:: RECORDS FOR PROCESSING

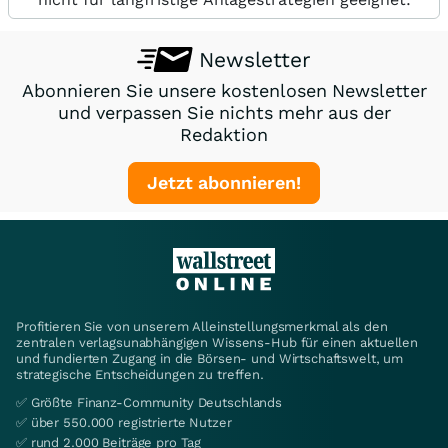
Newsletter
Abonnieren Sie unsere kostenlosen Newsletter
und verpassen Sie nichts mehr aus der
Redaktion
Jetzt abonnieren!
Profitieren Sie von unserem Alleinstellungsmerkmal als den
zentralen verlagsunabhängigen Wissens-Hub für einen aktuellen
und fundierten Zugang in die Börsen- und Wirtschaftswelt, um
strategische Entscheidungen zu treffen.
✅ Größte Finanz-Community Deutschlands
✅ über 550.000 registrierte Nutzer
✅ rund 2.000 Beiträge pro Tag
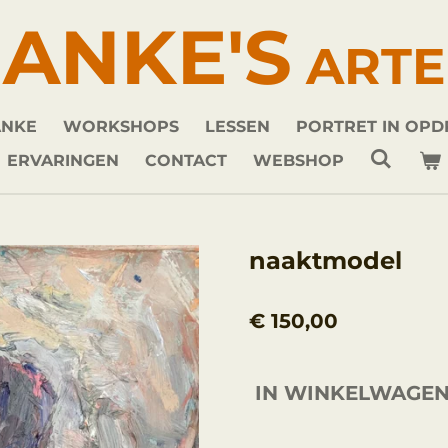
ANKE'S
ARTE
ANKE
WORKSHOPS
LESSEN
PORTRET IN OP
ERVARINGEN
CONTACT
WEBSHOP
naaktmodel
€ 150,00
IN WINKELWAGE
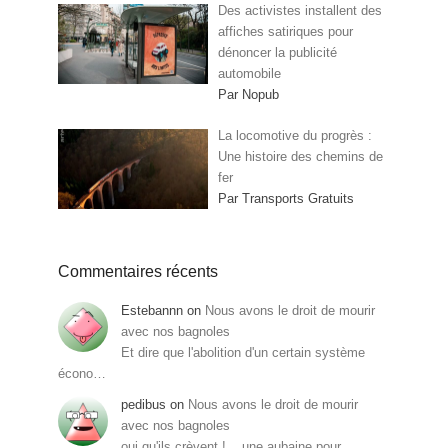
Des activistes installent des
affiches satiriques pour
dénoncer la publicité
automobile
Par Nopub
La locomotive du progrès :
Une histoire des chemins de
fer
Par Transports Gratuits
Commentaires récents
Estebannn
on
Nous avons le droit de mourir
avec nos bagnoles
Et dire que l'abolition d'un certain système
écono…
pedibus
on
Nous avons le droit de mourir
avec nos bagnoles
oui qu'ils crèvent !... une aubaine pour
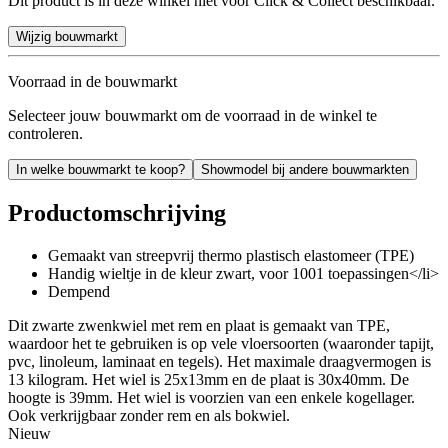
Dit product is in deze winkel niet voor Click & Collect beschikbaar.
Wijzig bouwmarkt
Voorraad in de bouwmarkt
Selecteer jouw bouwmarkt om de voorraad in de winkel te
controleren.
In welke bouwmarkt te koop?
Showmodel bij andere bouwmarkten
Productomschrijving
Gemaakt van streepvrij thermo plastisch elastomeer (TPE)
Handig wieltje in de kleur zwart, voor 1001 toepassingen</li>
Dempend
Dit zwarte zwenkwiel met rem en plaat is gemaakt van TPE,
waardoor het te gebruiken is op vele vloersoorten (waaronder tapijt,
pvc, linoleum, laminaat en tegels). Het maximale draagvermogen is
13 kilogram. Het wiel is 25x13mm en de plaat is 30x40mm. De
hoogte is 39mm. Het wiel is voorzien van een enkele kogellager.
Ook verkrijgbaar zonder rem en als bokwiel.
Nieuw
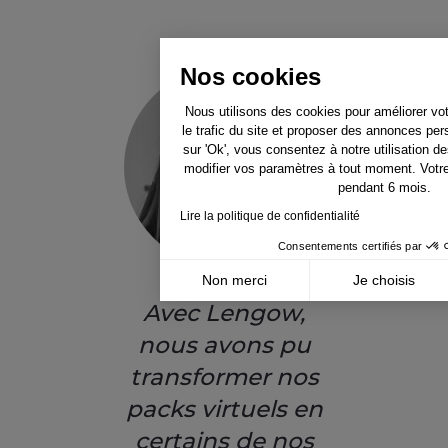
Nos cookies
Nous utilisons des cookies pour améliorer vo
le trafic du site et proposer des annonces per
sur 'Ok', vous consentez à notre utilisation 
modifier vos paramètres à tout moment. Votr
pendant 6 mois.
Lire la politique de confidentialité
Consentements certifiés par
Non merci
Je choisis
Avec Lengow,
Axeptio consent
Plateforme de Gestion du Consentement : Pe
nous avons pu
Notre plateforme vous permet d'adapter et de
transformer nos
packs virtuels en
certains de nos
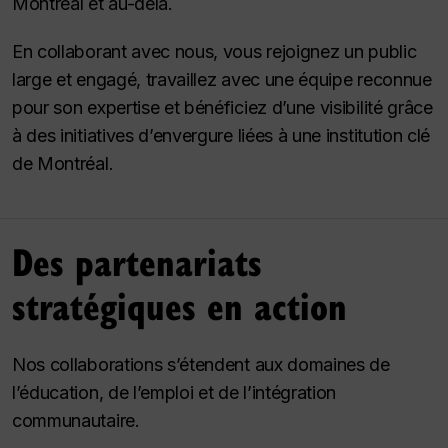
Montréal et au-delà.
En collaborant avec nous, vous rejoignez un public
large et engagé, travaillez avec une équipe reconnue
pour son expertise et bénéficiez d’une visibilité grâce
à des initiatives d’envergure liées à une institution clé
de Montréal.
Des partenariats
stratégiques en action
Nos collaborations s’étendent aux domaines de
l’éducation, de l’emploi et de l’intégration
communautaire.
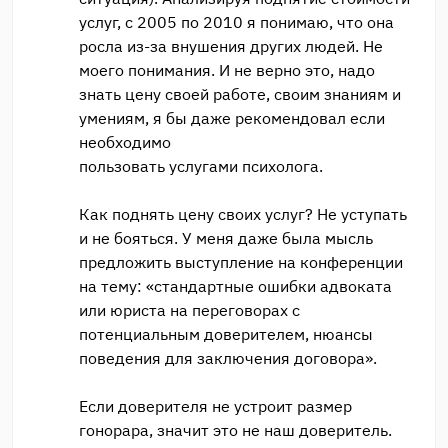
услуг, с 2005 по 2010 я понимаю, что она
росла из-за внушения других людей. Не
моего понимания. И не верно это, надо
знать цену своей работе, своим знаниям и
умениям, я бы даже рекомендовал если
необходимо
пользовать услугами психолога.
Как поднять цену своих услуг? Не уступать
и не бояться. У меня даже была мысль
предложить выступление на конференции
на тему: «стандартные ошибки адвоката
или юриста на переговорах с
потенциальным доверителем, нюансы
поведения для заключения договора».
Если доверителя не устроит размер
гонорара, значит это не наш доверитель.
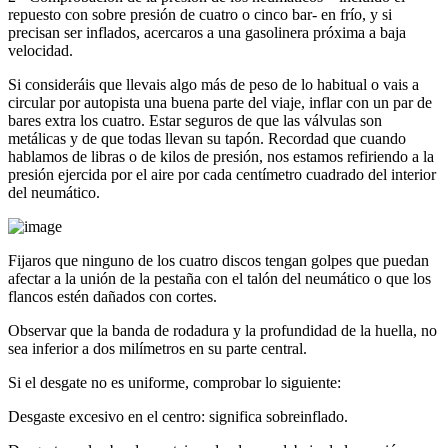
repuesto con sobre presión de cuatro o cinco bar- en frío, y si
precisan ser inflados, acercaros a una gasolinera próxima a baja
velocidad.
Si consideráis que llevais algo más de peso de lo habitual o vais a
circular por autopista una buena parte del viaje, inflar con un par de
bares extra los cuatro. Estar seguros de que las válvulas son
metálicas y de que todas llevan su tapón. Recordad que cuando
hablamos de libras o de kilos de presión, nos estamos refiriendo a la
presión ejercida por el aire por cada centímetro cuadrado del interior
del neumático.
Fijaros que ninguno de los cuatro discos tengan golpes que puedan
afectar a la unión de la pestaña con el talón del neumático o que los
flancos estén dañados con cortes.
Observar que la banda de rodadura y la profundidad de la huella, no
sea inferior a dos milímetros en su parte central.
Si el desgate no es uniforme, comprobar lo siguiente:
Desgaste excesivo en el centro: significa sobreinflado.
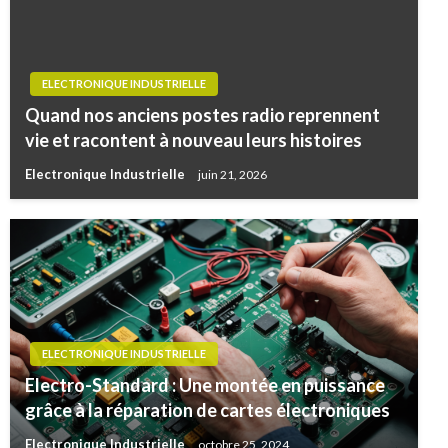
ELECTRONIQUE INDUSTRIELLE
Quand nos anciens postes radio reprennent
vie et racontent à nouveau leurs histoires
Electronique Industrielle
juin 21, 2026
ELECTRONIQUE INDUSTRIELLE
Electro-Standard : Une montée en puissance
grâce à la réparation de cartes électroniques
Electronique Industrielle
octobre 25, 2024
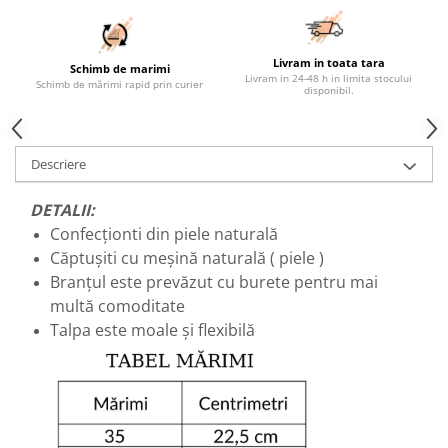
Livram in toata tara
Schimb de marimi
Livram in 24-48 h in limita stocului
Schimb de mărimi rapid prin curier
disponibil.
Descriere
DETALII:
Confecționti din piele naturală
Căptușiti cu meșină naturală ( piele )
Branțul este prevăzut cu burete pentru mai
multă comoditate
Talpa este moale și flexibilă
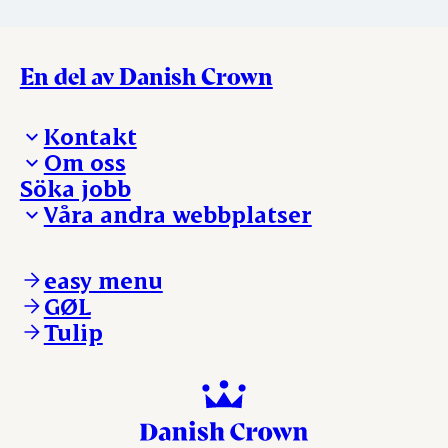
En del av Danish Crown
Kontakt
Om oss
Presskontakt – För dig som är journalist
Söka jobb
Reklamation
Vi tar ledningen
Våra andra webbplatser
Visselblåsning
Våra ställen
Danishcrownprofessional.com
DAT-Schaub.com
easy menu
ESS-FOOD.com
GØL
KLS.se
Tulip
nordicspoor.com
scanhide.dk
sokolow.pl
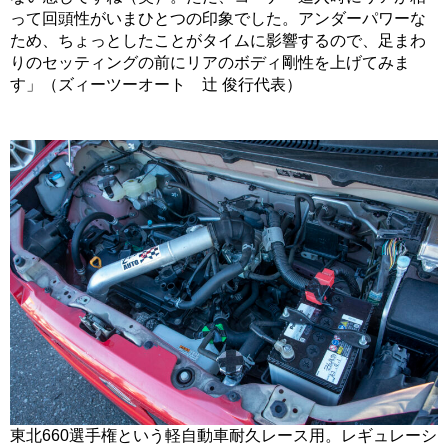
って回頭性がいまひとつの印象でした。アンダーパワーな
ため、ちょっとしたことがタイムに影響するので、足まわ
りのセッティングの前にリアのボディ剛性を上げてみま
す」（ズィーツーオート 辻 俊行代表）
東北660選手権という軽自動車耐久レース用。レギュレーシ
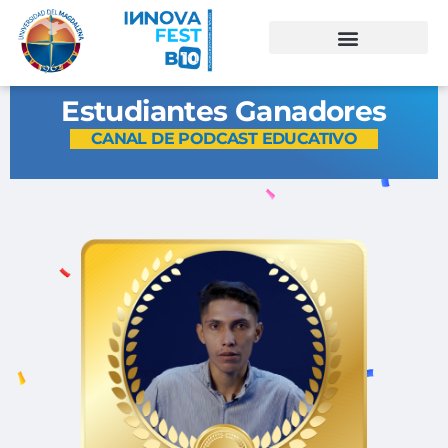
Estudiantes Ganadores
CANAL DE PODCAST EDUCATIVO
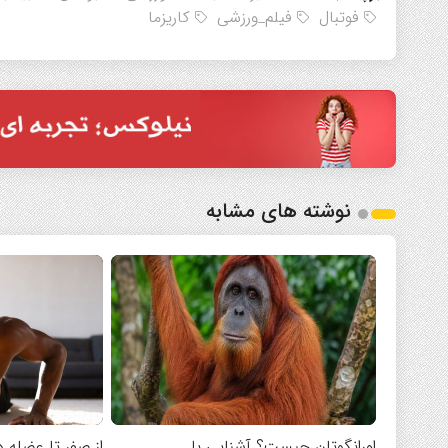
فوتبال
فیلم_ورزشی
کاریزما
نوشته های مشابه
اورانگوتان چیست؟ آشنایی با
از صفر تا عضله د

::::

• **WHAT YOU ARE ASKED TO DO**
The answer should hold every entry exactly as given and no pictures at all.

• **EXERCISE SOLUTION**
Newsletter
Abonnieren Sie unsere kostenlosen Newsletter
und verpassen Sie nichts mehr aus der
Redaktion
Jetzt abonnieren!
Profitieren Sie von unserem Alleinstellungsmerkmal als den
zentralen verlagsunabhängigen Wissens-Hub für einen aktuellen
und fundierten Zugang in die Börsen- und Wirtschaftswelt, um
strategische Entscheidungen zu treffen.
✅ Größte Finanz-Community Deutschlands
✅ über 550.000 registrierte Nutzer
✅ rund 2.000 Beiträge pro Tag
ANKE'S
ARTE
ANKE
WORKSHOPS
LESSEN
PORTRET IN OP
ERVARINGEN
CONTACT
WEBSHOP
naaktmodel
€ 150,00
IN WINKELWAGE
Des activistes installent des
affiches satiriques pour
dénoncer la publicité
automobile
Par Nopub
La locomotive du progrès :
Une histoire des chemins de
fer
Par Transports Gratuits
Commentaires récents
Estebannn
on
Nous avons le droit de mourir
avec nos bagnoles
Et dire que l'abolition d'un certain système
écono…
pedibus
on
Nous avons le droit de mourir
avec nos bagnoles
oui qu'ils crèvent !... une aubaine pour
Dit product is in deze winkel niet voor Click & Collect beschikbaar.
Wijzig bouwmarkt
Voorraad in de bouwmarkt
Selecteer jouw bouwmarkt om de voorraad in de winkel te
controleren.
In welke bouwmarkt te koop?
Showmodel bij andere bouwmarkten
Productomschrijving
Gemaakt van streepvrij thermo plastisch elastomeer (TPE)
Handig wieltje in de kleur zwart, voor 1001 toepassingen</li>
Dempend
Dit zwarte zwenkwiel met rem en plaat is gemaakt van TPE,
waardoor het te gebruiken is op vele vloersoorten (waaronder tapijt,
pvc, linoleum, laminaat en tegels). Het maximale draagvermogen is
13 kilogram. Het wiel is 25x13mm en de plaat is 30x40mm. De
hoogte is 39mm. Het wiel is voorzien van een enkele kogellager.
Ook verkrijgbaar zonder rem en als bokwiel.
Nieuw
Nos cookies
Nous utilisons des cookies pour améliorer vo
le trafic du site et proposer des annonces per
sur 'Ok', vous consentez à notre utilisation 
modifier vos paramètres à tout moment. Votr
pendant 6 mois.
Lire la politique de confidentialité
Consentements certifiés par
Non merci
Je choisis
Avec Lengow,
Axeptio consent
Plateforme de Gestion du Consentement : Pe
nous avons pu
Notre plateforme vous permet d'adapter et de
transformer nos
packs virtuels en
certains de nos
Montréal et au-delà.
En collaborant avec nous, vous rejoignez un public
large et engagé, travaillez avec une équipe reconnue
pour son expertise et bénéficiez d’une visibilité grâce
à des initiatives d’envergure liées à une institution clé
de Montréal.
Des partenariats
stratégiques en action
Nos collaborations s’étendent aux domaines de
l’éducation, de l’emploi et de l’intégration
communautaire.
услуг, с 2005 по 2010 я понимаю, что она
росла из-за внушения других людей. Не
моего понимания. И не верно это, надо
знать цену своей работе, своим знаниям и
умениям, я бы даже рекомендовал если
необходимо
пользовать услугами психолога.
Как поднять цену своих услуг? Не уступать
и не бояться. У меня даже была мысль
предложить выступление на конференции
на тему: «стандартные ошибки адвоката
или юриста на переговорах с
потенциальным доверителем, нюансы
поведения для заключения договора».
Если доверителя не устроит размер
гонорара, значит это не наш доверитель.
repuesto con sobre presión de cuatro o cinco bar- en frío, y si
precisan ser inflados, acercaros a una gasolinera próxima a baja
velocidad.
Si consideráis que llevais algo más de peso de lo habitual o vais a
circular por autopista una buena parte del viaje, inflar con un par de
bares extra los cuatro. Estar seguros de que las válvulas son
metálicas y de que todas llevan su tapón. Recordad que cuando
hablamos de libras o de kilos de presión, nos estamos refiriendo a la
presión ejercida por el aire por cada centímetro cuadrado del interior
del neumático.
Fijaros que ninguno de los cuatro discos tengan golpes que puedan
afectar a la unión de la pestaña con el talón del neumático o que los
flancos estén dañados con cortes.
Observar que la banda de rodadura y la profundidad de la huella, no
sea inferior a dos milímetros en su parte central.
Si el desgate no es uniforme, comprobar lo siguiente:
Desgaste excesivo en el centro: significa sobreinflado.
ELECTRONIQUE INDUSTRIELLE
Quand nos anciens postes radio reprennent
vie et racontent à nouveau leurs histoires
Electronique Industrielle
juin 21, 2026
ELECTRONIQUE INDUSTRIELLE
Electro-Standard : Une montée en puissance
grâce à la réparation de cartes électroniques
Electronique Industrielle
octobre 25, 2024
Livram in toata tara
Schimb de marimi
Livram in 24-48 h in limita stocului
Schimb de mărimi rapid prin curier
disponibil.
Descriere
DETALII:
Confecționti din piele naturală
Căptușiti cu meșină naturală ( piele )
Branțul este prevăzut cu burete pentru mai
multă comoditate
Talpa este moale și flexibilă
En del av Danish Crown
Kontakt
Om oss
Presskontakt – För dig som är journalist
Söka jobb
Reklamation
Vi tar ledningen
Våra andra webbplatser
Visselblåsning
Våra ställen
Danishcrownprofessional.com
DAT-Schaub.com
easy menu
ESS-FOOD.com
GØL
KLS.se
Tulip
nordicspoor.com
scanhide.dk
sokolow.pl
って回頭性がいまひとつの印象でした。アンダーパワーな
ため、ちょっとしたことがタイムに影響するので、足まわ
りのセッティングの前にリアのボディ剛性を上げてみま
す」（ズィーツーオート 辻 俊行代表）
東北660選手権という軽自動車耐久レース用。レギュレーシ
Estudiantes Ganadores
CANAL DE PODCAST EDUCATIVO
فوتبال
فیلم_ورزشی
کاریزما
نوشته های مشابه
اورانگوتان چیست؟ آشنایی با
از صفر تا عضله د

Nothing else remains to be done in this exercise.